心中还在设想着但一走进便微微察觉楚千户面容复杂,似乎有喜有怒,仿若考场过后,心中没底似得。喜自然是击退了蒙兵,可他怒又是为了什么,沈云与振海一时模不着头脑,不过怎么说见面报捷毕竟是件高兴事。
“大人。”楚千户一抬头看到了嬉皮笑脸的沈云他们,顿时满脸怒容,沈云与镇海他们好不知还要笑面相迎,一时间要上前报捷,但刚刚走进见到千户神色时不禁一怔,楚千户见沈云他们从街道走来,更是做实了心中临阵月兑逃的猜想,:”好家伙,不光一个人跑,还是结伙跑啊,这下子仗打完了又回来装英雄了,是不是。”
想到这不由吼道:“你小子过来。

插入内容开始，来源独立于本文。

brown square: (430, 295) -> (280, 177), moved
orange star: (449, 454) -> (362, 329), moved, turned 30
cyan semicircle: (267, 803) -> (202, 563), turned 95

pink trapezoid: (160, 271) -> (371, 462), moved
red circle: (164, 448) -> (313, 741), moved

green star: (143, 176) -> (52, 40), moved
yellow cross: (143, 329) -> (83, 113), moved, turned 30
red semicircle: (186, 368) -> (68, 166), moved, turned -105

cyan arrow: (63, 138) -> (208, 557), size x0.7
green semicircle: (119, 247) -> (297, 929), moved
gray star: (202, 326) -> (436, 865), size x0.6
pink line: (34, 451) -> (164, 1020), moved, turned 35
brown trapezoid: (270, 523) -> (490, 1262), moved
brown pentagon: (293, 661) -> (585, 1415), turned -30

”沈云一惊心道:“他是要佯怒调侃我们吗?”振海一时间小声在沈云耳边嘀咕道:“咋个回事,不会是吃火药了,或者是出门踩到狗屎了。”
这些俏皮话楚千户自然微微注意到了,吼道“嗯?方振海!”,振海和沈云一众人立即正身咱好,又念道一句:“看来是吃错药了。”只听楚千户愤懑道:“好小子,真是个孬种,原来是你撺掇的。”沈云听了又小声对振海嘀咕道:“大人这又是在说你还是说我啊。”言下之意千户说的谁撺掇谁?

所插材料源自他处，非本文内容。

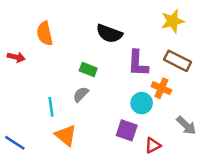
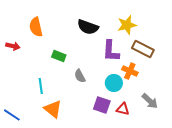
yellow star: (173, 21) -> (127, 25), moved
green rectangle: (88, 70) -> (59, 56), moved
gray semicircle: (81, 94) -> (80, 76), moved, turned -72
red triangle: (153, 145) -> (123, 109), moved, turned 40

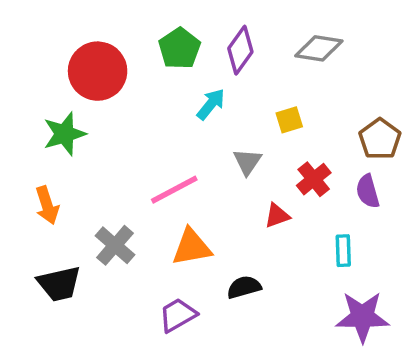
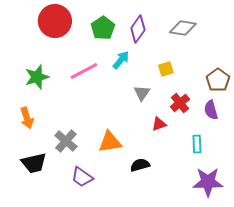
red circle: (98, 71) -> (55, 21), moved
pink line: (174, 190) -> (84, 71), moved
purple trapezoid: (178, 315) -> (82, 177), moved, turned -115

楚千户见他们还这般嬉皮笑脸一时怒不可遏,二话不说,直接上前就给了沈云一个大嘴巴。顿时两眼直冒金星捂着肿起的脸颊道,:“大人你。”楚千户在平静时还能处事谨慎,可一旦发飙,就说么多不会去细想,特别是看到他们在自己怒气填膺之时还嬉皮笑脸。沈云挨了一巴掌道没有生气只道是有啥其他误会,毕竟自己立有战功刚刚欢喜,是神色平静没有愠怒。

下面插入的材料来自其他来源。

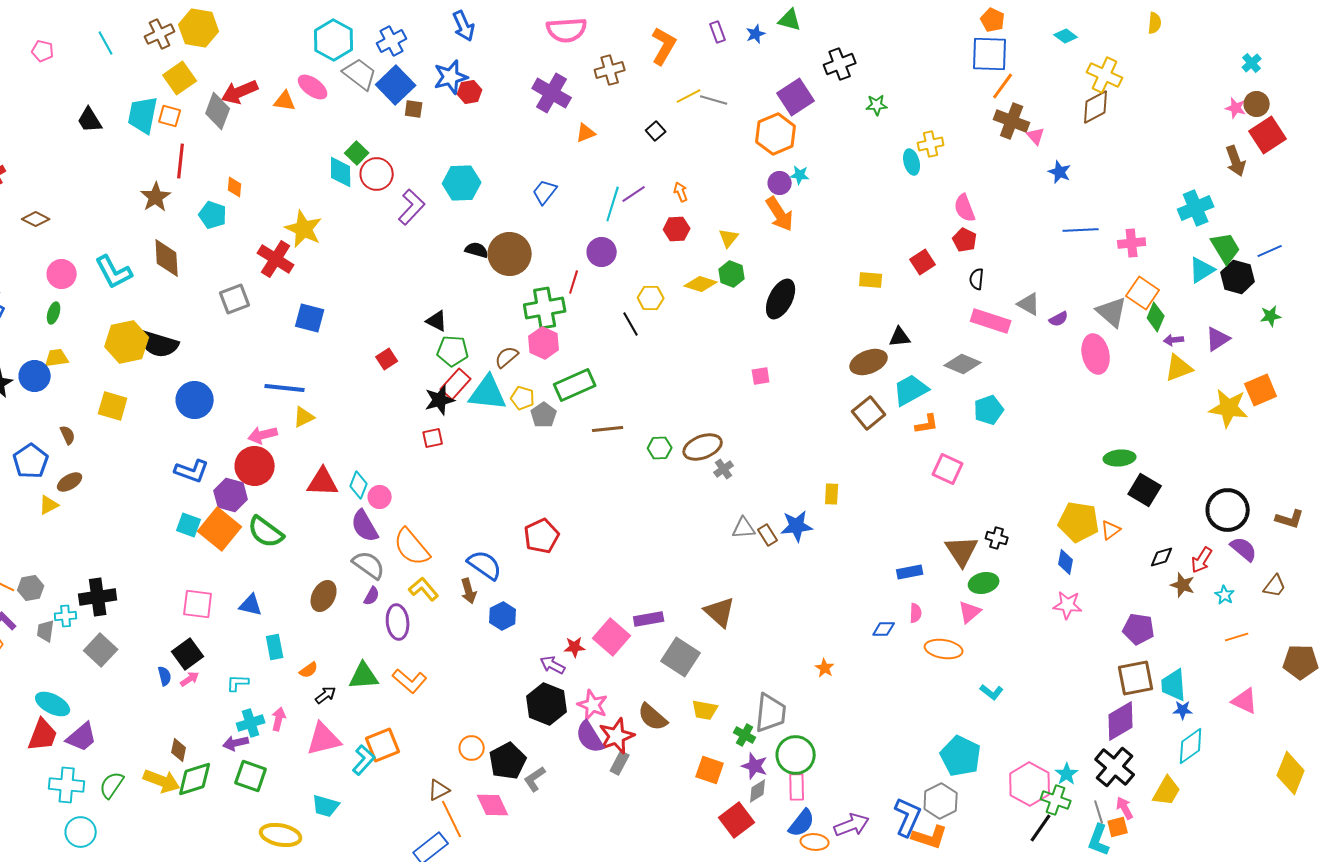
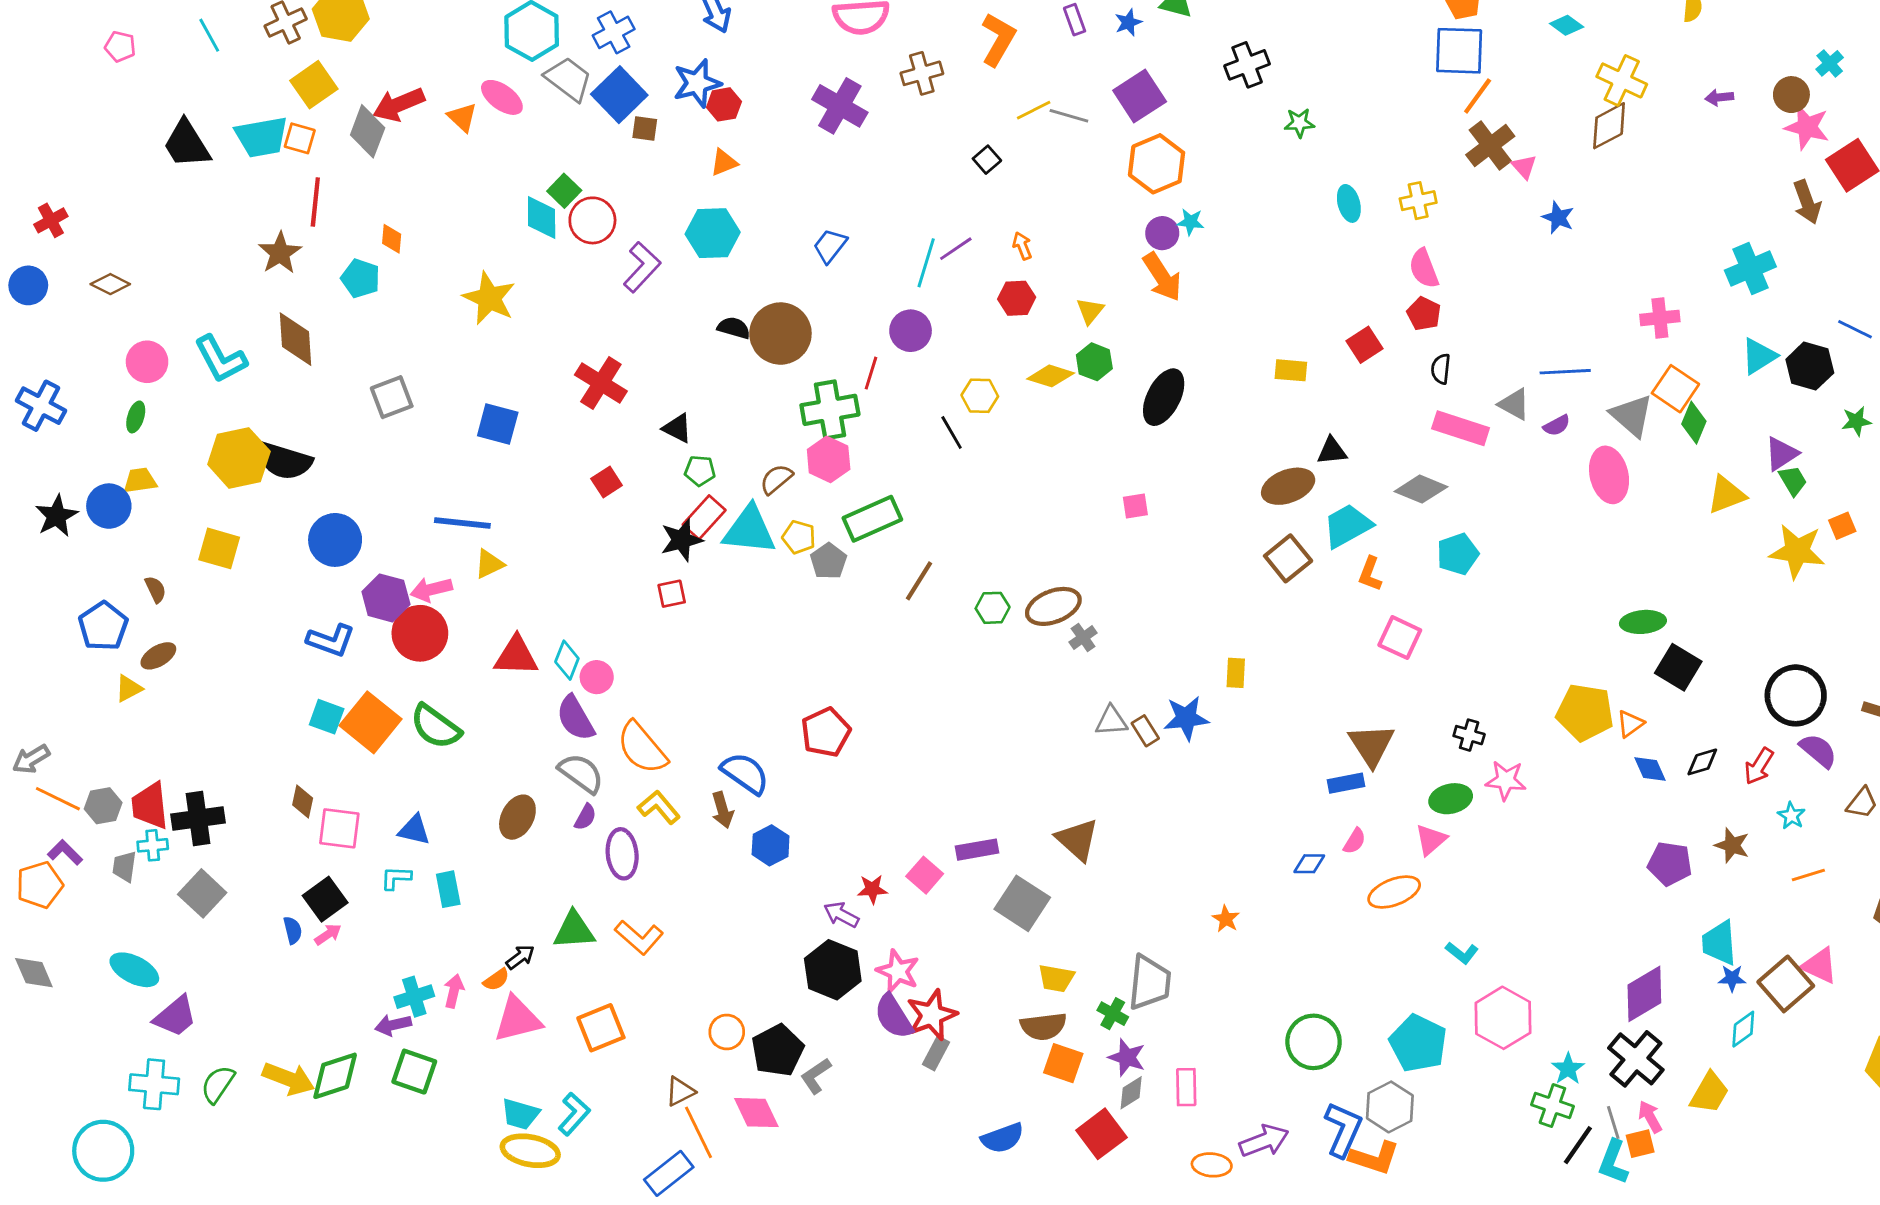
purple square: (796, 97) -> (1140, 96), moved
orange triangle: (285, 101) -> (462, 117), turned 35
brown circle: (1257, 104) -> (1791, 95), moved
pink star: (1236, 108) -> (1807, 127), size x1.5
cyan trapezoid: (143, 115) -> (262, 137), turned -111
black trapezoid: (90, 120) -> (187, 144), size x1.4
brown cross: (1012, 121) -> (1490, 145), turned 32
orange triangle: (586, 133) -> (724, 162), moved
yellow cross: (931, 144) -> (1418, 201), moved
blue line: (1081, 230) -> (1565, 372), moved
green trapezoid: (1226, 248) -> (1793, 481), moved, size x0.7
blue line: (1270, 251) -> (1855, 329), turned 50
red cross: (276, 259) -> (601, 383), moved
purple arrow: (1174, 340) -> (1719, 97), moved
green pentagon: (453, 351) -> (700, 471), size x0.7
orange square: (1261, 390) -> (1842, 526), size x0.6
orange L-shape: (927, 424) -> (1370, 574), turned 120
brown line: (608, 429) -> (919, 581), turned -52
purple hexagon: (231, 495) -> (386, 598), moved
brown triangle: (962, 551) -> (1371, 745), moved
blue diamond: (1066, 562) -> (1650, 769), moved, turned -35
brown star: (1183, 585) -> (1732, 845), moved
pink star: (1068, 605) -> (1506, 780), moved
pink semicircle: (916, 613) -> (1355, 841), turned 30
pink square: (612, 637) -> (925, 875), size x0.7
orange ellipse: (944, 649) -> (1394, 892), turned -30
orange semicircle: (309, 670) -> (496, 980), moved
brown square: (1136, 678) -> (1786, 984), moved, turned -30
cyan L-shape: (238, 683) -> (396, 878), moved
brown semicircle: (653, 717) -> (1043, 1026), moved, turned -48
red trapezoid: (43, 735) -> (150, 806), moved, turned 153
cyan diamond: (1191, 746) -> (1743, 1029), size x0.7
brown diamond: (179, 750) -> (303, 802), moved
green circle: (796, 755) -> (1314, 1042), moved
cyan L-shape: (364, 760) -> (574, 1114), moved
pink hexagon: (1030, 784) -> (1503, 1018), moved
blue semicircle: (802, 823) -> (1002, 1138), moved, turned 32
black line: (1041, 828) -> (1578, 1145), moved
cyan circle: (81, 832) -> (103, 1151), moved, size x1.4
yellow ellipse: (281, 835) -> (530, 1151), moved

可接下来楚千户有道:“哼,亏,我还你没看中你,竟然擅离职守。要是我监军早就把你就地正法了。你这个十足的懦夫,我看你这个鸟人只能窝在窝棚里。”接着就是一堆粗鄙的市井话语,一时间都把沈云跟振海的祖宗十八代都给骂了个遍。不知过了多久振海见楚千户乏了,便上前开始解释,因为他知道如果沈云亲自上前解释会有所不便,而自己对楚千户较为了解,再者是楚沈云之外私人中军职追高的,辩解这种事自然是自己来做最合适。